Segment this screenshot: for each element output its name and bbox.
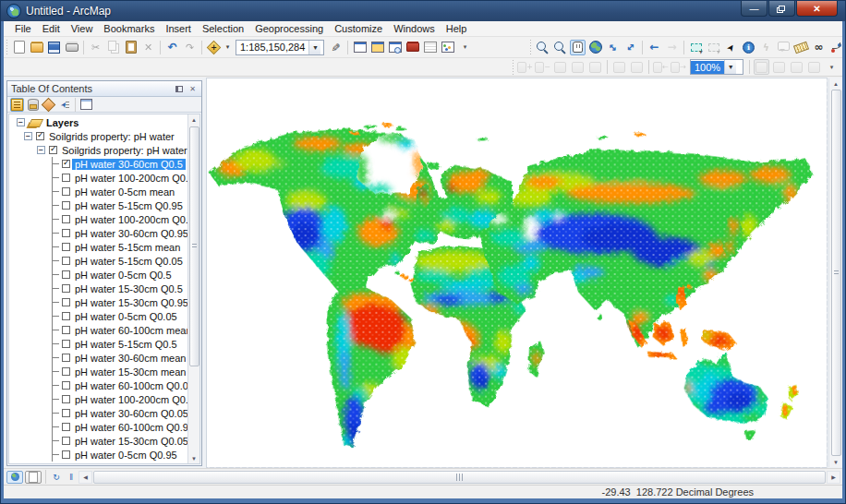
cut-button[interactable]: ✂ <box>88 40 103 55</box>
layout-back-button[interactable]: ← <box>653 59 669 75</box>
collapse-icon[interactable]: − <box>17 118 25 126</box>
layer-checkbox[interactable] <box>62 243 70 251</box>
paste-button[interactable] <box>123 40 139 55</box>
toc-scroll-thumb[interactable] <box>189 126 199 366</box>
layer-checkbox[interactable] <box>62 298 70 306</box>
select-features-button[interactable] <box>688 40 704 55</box>
layer-item[interactable]: pH water 15-30cm Q0.5 <box>9 282 199 295</box>
layer-label[interactable]: pH water 5-15cm Q0.95 <box>72 200 186 211</box>
layer-checkbox[interactable] <box>62 201 70 210</box>
zoom-in-button[interactable]: + <box>535 40 550 55</box>
layer-checkbox[interactable] <box>62 312 70 320</box>
catalog-window-button[interactable] <box>369 40 385 55</box>
measure-button[interactable] <box>793 40 809 55</box>
data-view-button[interactable] <box>6 471 23 484</box>
layer-item[interactable]: pH water 15-30cm Q0.05 <box>9 434 199 448</box>
full-extent-button[interactable] <box>587 40 603 55</box>
layer-checkbox[interactable] <box>62 354 70 362</box>
layout-zoom-out-button[interactable]: − <box>535 59 550 75</box>
layer-label[interactable]: pH water 15-30cm Q0.95 <box>72 297 191 308</box>
change-layout-button[interactable] <box>789 59 804 75</box>
minimize-button[interactable]: — <box>741 1 767 17</box>
toc-subgroup-node[interactable]: − Soilgrids property: pH water <box>9 143 199 157</box>
layer-item[interactable]: pH water 30-60cm Q0.5 <box>9 157 199 171</box>
layer-label[interactable]: pH water 30-60cm mean <box>72 353 188 364</box>
table-of-contents-window-button[interactable] <box>352 40 368 55</box>
toc-header[interactable]: Table Of Contents ✕ <box>7 81 201 97</box>
menu-help[interactable]: Help <box>441 22 473 35</box>
layout-view-button[interactable] <box>25 471 42 484</box>
list-by-selection-button[interactable] <box>57 98 71 112</box>
chevron-down-icon[interactable]: ▼ <box>308 41 320 54</box>
layer-item[interactable]: pH water 30-60cm Q0.05 <box>9 406 199 420</box>
layer-item[interactable]: pH water 60-100cm Q0.95 <box>9 420 199 434</box>
copy-button[interactable] <box>105 40 121 55</box>
title-bar[interactable]: Untitled - ArcMap — ✕ <box>1 1 845 21</box>
zoom-percent-combo-value[interactable]: 100% <box>691 61 724 74</box>
zoom-whole-page-button[interactable] <box>611 59 627 75</box>
layer-item[interactable]: pH water 0-5cm mean <box>9 185 199 198</box>
redo-button[interactable]: ↷ <box>182 40 198 55</box>
menu-customize[interactable]: Customize <box>329 22 388 35</box>
layer-checkbox[interactable] <box>62 437 70 445</box>
add-data-button[interactable] <box>206 40 222 55</box>
layer-label[interactable]: pH water 100-200cm Q0.05 <box>72 394 200 405</box>
layer-label[interactable]: pH water 60-100cm Q0.95 <box>72 422 197 433</box>
map-vertical-scrollbar[interactable]: ▲ ▼ <box>828 78 842 467</box>
layer-label[interactable]: pH water 0-5cm Q0.5 <box>72 270 175 281</box>
scroll-up-icon[interactable]: ▲ <box>191 114 197 125</box>
layer-item[interactable]: pH water 5-15cm Q0.5 <box>9 337 199 351</box>
menu-file[interactable]: File <box>9 22 37 35</box>
layer-item[interactable]: pH water 100-200cm Q0.5 <box>9 171 199 185</box>
select-elements-button[interactable] <box>723 40 739 55</box>
menu-selection[interactable]: Selection <box>197 22 249 35</box>
layer-label[interactable]: pH water 0-5cm mean <box>72 186 177 198</box>
layer-label[interactable]: pH water 100-200cm Q0.95 <box>72 214 200 225</box>
layer-item[interactable]: pH water 60-100cm mean <box>9 323 199 337</box>
list-by-drawing-order-button[interactable] <box>10 98 24 112</box>
toolbar-overflow[interactable]: ▾ <box>457 40 473 55</box>
layer-item[interactable]: pH water 100-200cm Q0.05 <box>9 392 199 406</box>
focus-data-frame-button[interactable] <box>771 59 787 75</box>
collapse-icon[interactable]: − <box>37 146 45 154</box>
add-data-dropdown[interactable]: ▾ <box>224 40 232 55</box>
menu-windows[interactable]: Windows <box>388 22 441 35</box>
scroll-down-icon[interactable]: ▼ <box>191 453 197 463</box>
layer-label[interactable]: pH water 0-5cm Q0.95 <box>72 450 180 461</box>
layer-item[interactable]: pH water 15-30cm mean <box>9 365 199 378</box>
toggle-draft-mode-button[interactable] <box>754 59 769 75</box>
pan-button[interactable] <box>570 40 586 55</box>
layer-checkbox[interactable] <box>62 284 70 293</box>
layer-item[interactable]: pH water 0-5cm Q0.95 <box>9 448 199 462</box>
toc-root-node[interactable]: − Layers <box>9 115 199 129</box>
delete-button[interactable]: ✕ <box>140 40 156 55</box>
menu-edit[interactable]: Edit <box>37 22 66 35</box>
layer-label[interactable]: pH water 30-60cm Q0.95 <box>72 228 191 239</box>
layer-checkbox[interactable] <box>62 326 70 334</box>
refresh-view-icon[interactable]: ↻ <box>49 473 64 482</box>
map-scale-combo[interactable]: 1:185,150,284▼ <box>236 40 324 55</box>
layer-label[interactable]: pH water 15-30cm Q0.05 <box>72 436 191 447</box>
layer-checkbox[interactable] <box>62 174 70 182</box>
html-popup-button[interactable] <box>776 40 792 55</box>
chevron-down-icon[interactable]: ▼ <box>724 60 736 74</box>
search-window-button[interactable] <box>387 40 403 55</box>
close-button[interactable]: ✕ <box>796 1 838 17</box>
fixed-zoom-out-button[interactable]: ↕ <box>619 36 641 58</box>
list-by-visibility-button[interactable] <box>42 98 55 112</box>
layer-checkbox[interactable] <box>62 450 70 459</box>
layer-checkbox[interactable] <box>62 270 70 279</box>
map-canvas[interactable] <box>206 78 828 468</box>
layer-checkbox[interactable] <box>62 367 70 376</box>
hyperlink-button[interactable]: ϟ <box>758 40 774 55</box>
layer-item[interactable]: pH water 60-100cm Q0.05 <box>9 378 199 392</box>
toolbar-overflow[interactable]: ▾ <box>824 59 840 75</box>
list-by-source-button[interactable] <box>26 98 40 112</box>
layer-checkbox[interactable] <box>62 340 70 348</box>
subgroup-checkbox[interactable] <box>49 146 57 154</box>
layout-fixed-zoom-out-button[interactable] <box>587 59 603 75</box>
go-back-extent-button[interactable]: ← <box>647 40 662 55</box>
editor-pencil-button[interactable]: ✎ <box>328 40 344 55</box>
toc-close-icon[interactable]: ✕ <box>187 84 198 94</box>
layout-fixed-zoom-in-button[interactable] <box>570 59 586 75</box>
━━━━
YOUR TASK ▸ Your task is to collect every line above that contains the word "mean".

SOLUTION TO THE EXERCISE ▸
layer-label[interactable]: pH water 30-60cm mean <box>72 353 188 364</box>
layer-item[interactable]: pH water 0-5cm mean <box>9 185 199 198</box>
layer-label[interactable]: pH water 0-5cm mean <box>72 186 177 198</box>
layer-item[interactable]: pH water 60-100cm mean <box>9 323 199 337</box>
layer-item[interactable]: pH water 15-30cm mean <box>9 365 199 378</box>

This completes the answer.